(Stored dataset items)
....

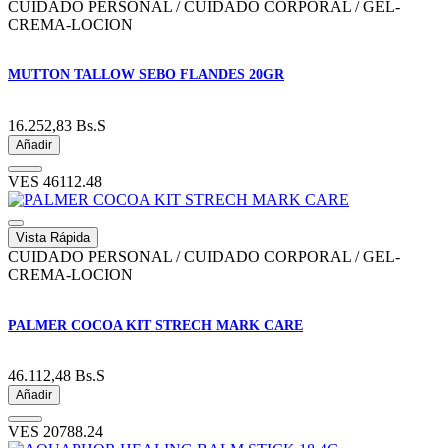
CUIDADO PERSONAL / CUIDADO CORPORAL / GEL-
CREMA-LOCION
MUTTON TALLOW SEBO FLANDES 20GR
16.252,83
Bs.S
Añadir
VES
46112.48
Vista Rápida
CUIDADO PERSONAL / CUIDADO CORPORAL / GEL-
CREMA-LOCION
PALMER COCOA KIT STRECH MARK CARE
46.112,48
Bs.S
Añadir
VES
20788.24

....

What is being asked: Only the text of the records above is to be reproduced, exactly as given; the pictures are dropped.

Solution to the problem:
CUIDADO PERSONAL / CUIDADO CORPORAL / GEL-
CREMA-LOCION
MUTTON TALLOW SEBO FLANDES 20GR
16.252,83
Bs.S
Añadir
VES
46112.48
Vista Rápida
CUIDADO PERSONAL / CUIDADO CORPORAL / GEL-
CREMA-LOCION
PALMER COCOA KIT STRECH MARK CARE
46.112,48
Bs.S
Añadir
VES
20788.24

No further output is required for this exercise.